## ABOUT THIS TASK:
Reproduce all lines of the listing below in which the word "Prefeitura" occurs.

## RECORD SET:

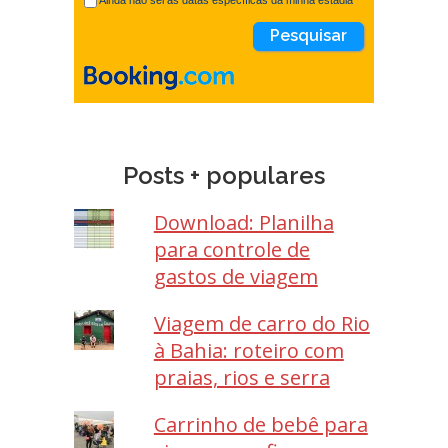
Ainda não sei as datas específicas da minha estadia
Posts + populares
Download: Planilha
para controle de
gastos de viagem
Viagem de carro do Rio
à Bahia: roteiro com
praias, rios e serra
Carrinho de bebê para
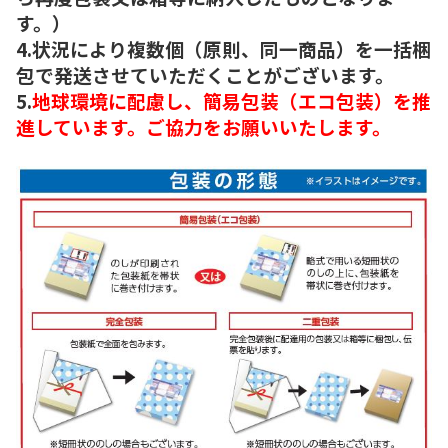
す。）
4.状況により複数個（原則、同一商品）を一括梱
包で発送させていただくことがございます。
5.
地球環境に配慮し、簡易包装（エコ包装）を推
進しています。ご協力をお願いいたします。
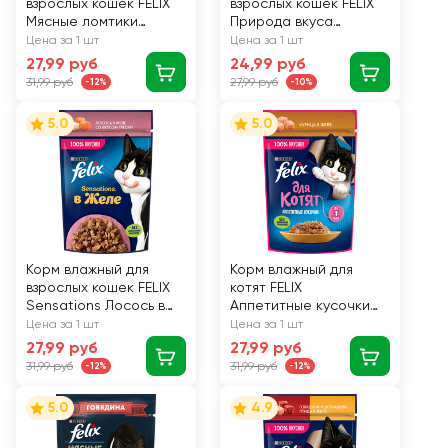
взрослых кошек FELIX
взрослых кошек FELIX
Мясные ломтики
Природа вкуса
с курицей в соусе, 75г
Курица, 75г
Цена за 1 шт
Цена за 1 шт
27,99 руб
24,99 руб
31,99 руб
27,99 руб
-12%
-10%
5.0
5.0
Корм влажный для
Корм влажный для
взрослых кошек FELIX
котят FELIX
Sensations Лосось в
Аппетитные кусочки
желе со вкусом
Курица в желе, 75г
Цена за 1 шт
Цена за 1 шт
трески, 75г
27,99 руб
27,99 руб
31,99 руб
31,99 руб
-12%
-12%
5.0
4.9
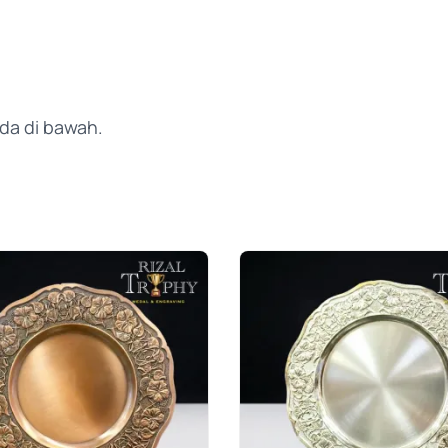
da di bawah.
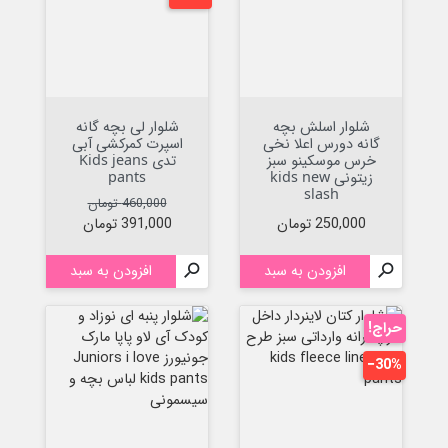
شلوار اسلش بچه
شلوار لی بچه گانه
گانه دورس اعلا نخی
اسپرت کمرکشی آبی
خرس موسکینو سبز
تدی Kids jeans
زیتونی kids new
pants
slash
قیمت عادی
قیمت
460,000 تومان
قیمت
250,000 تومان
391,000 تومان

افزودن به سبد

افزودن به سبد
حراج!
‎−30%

...

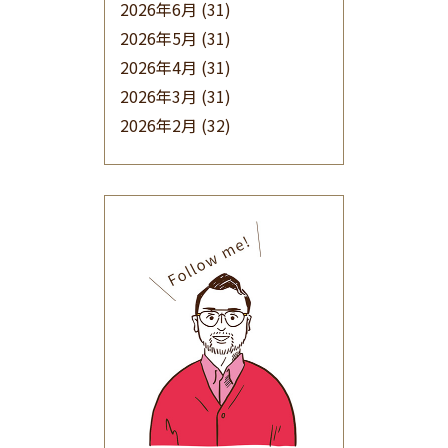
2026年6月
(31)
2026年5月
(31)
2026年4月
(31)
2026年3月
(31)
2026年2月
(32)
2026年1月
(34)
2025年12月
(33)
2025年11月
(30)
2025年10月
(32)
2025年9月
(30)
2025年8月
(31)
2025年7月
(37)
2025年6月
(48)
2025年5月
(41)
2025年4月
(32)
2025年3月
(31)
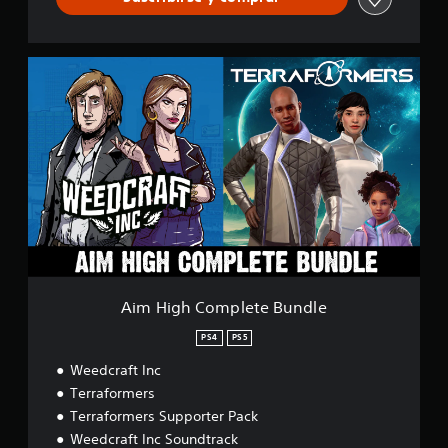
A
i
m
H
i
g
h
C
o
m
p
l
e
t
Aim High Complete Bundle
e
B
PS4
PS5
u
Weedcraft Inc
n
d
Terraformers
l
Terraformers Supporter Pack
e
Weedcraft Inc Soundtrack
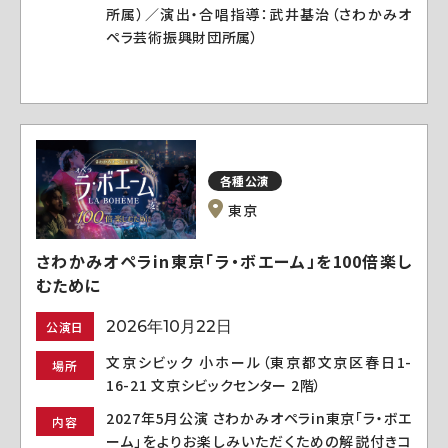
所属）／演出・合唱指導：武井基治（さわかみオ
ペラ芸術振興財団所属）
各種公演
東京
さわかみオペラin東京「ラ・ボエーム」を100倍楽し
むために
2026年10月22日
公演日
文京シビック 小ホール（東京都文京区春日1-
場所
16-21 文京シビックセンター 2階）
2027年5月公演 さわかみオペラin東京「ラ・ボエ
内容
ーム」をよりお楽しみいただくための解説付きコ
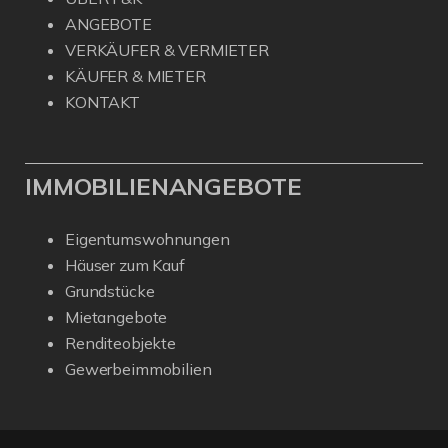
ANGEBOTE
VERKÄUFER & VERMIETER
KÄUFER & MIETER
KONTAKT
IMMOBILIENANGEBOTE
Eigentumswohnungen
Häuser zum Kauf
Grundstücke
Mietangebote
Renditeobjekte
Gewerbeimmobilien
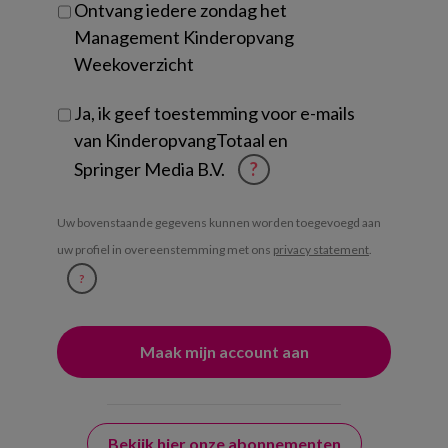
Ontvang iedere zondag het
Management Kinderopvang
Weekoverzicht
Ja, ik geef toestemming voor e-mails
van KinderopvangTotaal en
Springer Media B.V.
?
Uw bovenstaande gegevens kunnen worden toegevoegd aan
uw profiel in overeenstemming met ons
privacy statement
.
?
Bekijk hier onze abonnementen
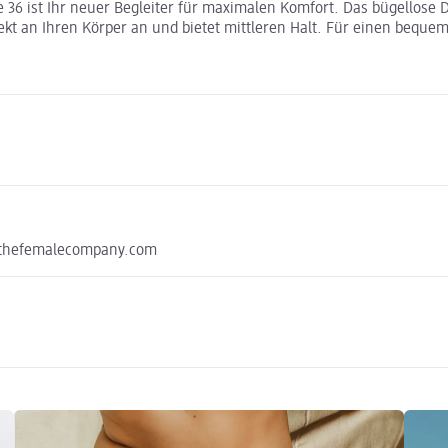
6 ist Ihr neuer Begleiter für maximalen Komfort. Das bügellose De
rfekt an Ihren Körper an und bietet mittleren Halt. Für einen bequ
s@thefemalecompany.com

* * *

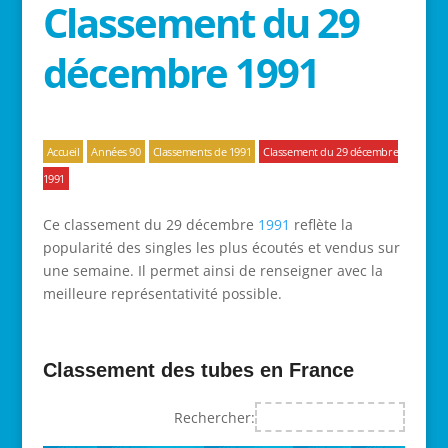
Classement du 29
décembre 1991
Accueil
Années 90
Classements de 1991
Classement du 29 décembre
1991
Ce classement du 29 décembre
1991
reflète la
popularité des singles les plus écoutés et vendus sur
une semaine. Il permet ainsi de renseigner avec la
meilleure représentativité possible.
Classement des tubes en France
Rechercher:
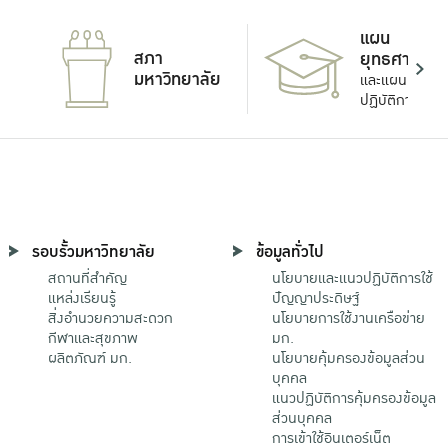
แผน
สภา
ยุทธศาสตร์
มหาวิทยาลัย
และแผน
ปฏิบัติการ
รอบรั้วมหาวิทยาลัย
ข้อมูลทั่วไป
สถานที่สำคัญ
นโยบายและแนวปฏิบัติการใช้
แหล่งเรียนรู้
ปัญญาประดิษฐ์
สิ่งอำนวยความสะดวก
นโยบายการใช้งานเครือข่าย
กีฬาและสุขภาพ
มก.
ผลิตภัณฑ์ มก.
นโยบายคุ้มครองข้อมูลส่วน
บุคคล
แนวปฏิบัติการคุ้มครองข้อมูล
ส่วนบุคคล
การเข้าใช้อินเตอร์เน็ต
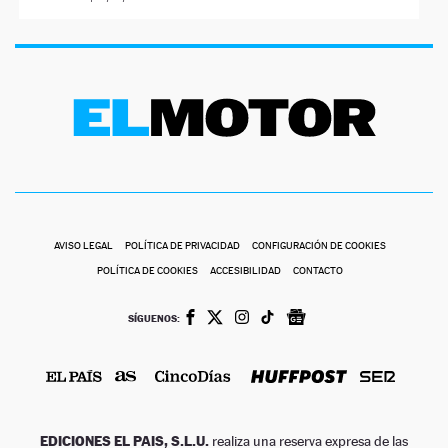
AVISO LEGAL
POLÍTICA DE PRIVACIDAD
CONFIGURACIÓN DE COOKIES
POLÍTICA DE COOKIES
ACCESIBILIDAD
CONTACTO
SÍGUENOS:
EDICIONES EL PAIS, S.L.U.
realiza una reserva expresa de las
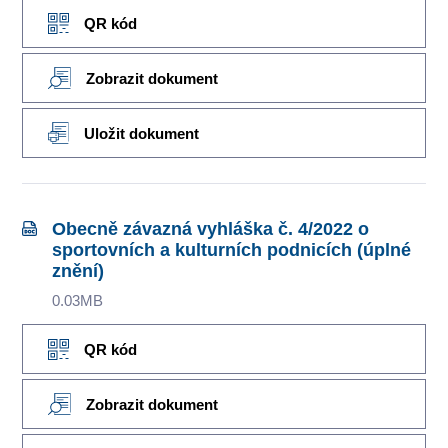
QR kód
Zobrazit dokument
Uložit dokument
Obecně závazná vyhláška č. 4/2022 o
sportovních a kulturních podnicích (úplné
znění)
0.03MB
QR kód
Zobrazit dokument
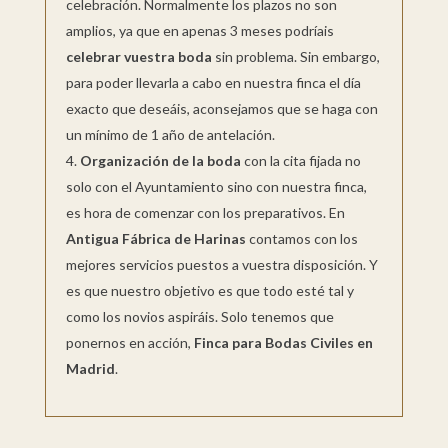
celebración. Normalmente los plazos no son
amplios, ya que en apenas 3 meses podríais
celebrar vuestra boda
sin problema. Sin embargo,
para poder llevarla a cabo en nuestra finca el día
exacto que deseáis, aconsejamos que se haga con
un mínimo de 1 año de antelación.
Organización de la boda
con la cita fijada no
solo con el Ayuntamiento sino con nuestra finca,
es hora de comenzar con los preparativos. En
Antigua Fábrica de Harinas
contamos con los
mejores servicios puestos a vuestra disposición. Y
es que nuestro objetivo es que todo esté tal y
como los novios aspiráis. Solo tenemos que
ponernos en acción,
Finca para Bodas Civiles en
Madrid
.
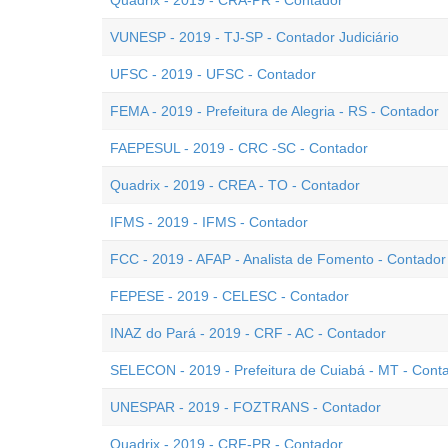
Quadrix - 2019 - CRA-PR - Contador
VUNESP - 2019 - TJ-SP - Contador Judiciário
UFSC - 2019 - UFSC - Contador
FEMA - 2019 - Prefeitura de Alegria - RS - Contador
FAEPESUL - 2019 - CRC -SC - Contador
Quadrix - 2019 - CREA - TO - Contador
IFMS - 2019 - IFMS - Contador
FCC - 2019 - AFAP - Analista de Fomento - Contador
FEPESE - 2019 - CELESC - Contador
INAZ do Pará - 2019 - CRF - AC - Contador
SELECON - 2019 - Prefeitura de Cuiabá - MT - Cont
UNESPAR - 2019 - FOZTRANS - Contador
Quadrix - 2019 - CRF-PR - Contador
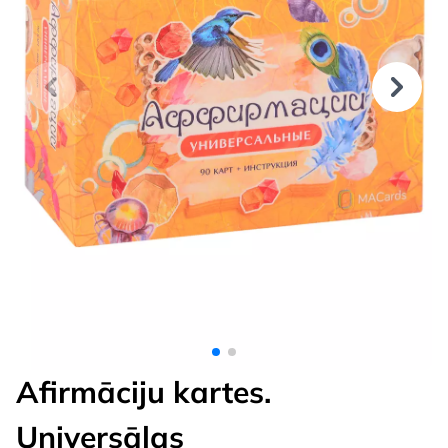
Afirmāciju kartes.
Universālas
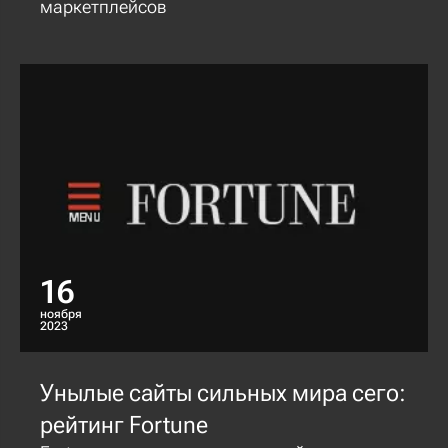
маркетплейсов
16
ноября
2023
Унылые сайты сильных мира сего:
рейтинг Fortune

## SOLUTION TO THIS TASK:
FEMA - 2019 - Prefeitura de Alegria - RS - Contador
SELECON - 2019 - Prefeitura de Cuiabá - MT - Cont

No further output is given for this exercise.